[Work task] Write out, character for character, the line containing "Milan Useful Info (83, 944)" and all lines after it up to the end of the listing.

[Input]

━━━

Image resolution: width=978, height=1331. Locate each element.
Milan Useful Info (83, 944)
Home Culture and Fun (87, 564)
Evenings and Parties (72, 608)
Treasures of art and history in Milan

━━━

[Finished task]
Milan Useful Info (83, 944)
Home Culture and Fun (87, 564)
Evenings and Parties (72, 608)
Treasures of art and history in Milan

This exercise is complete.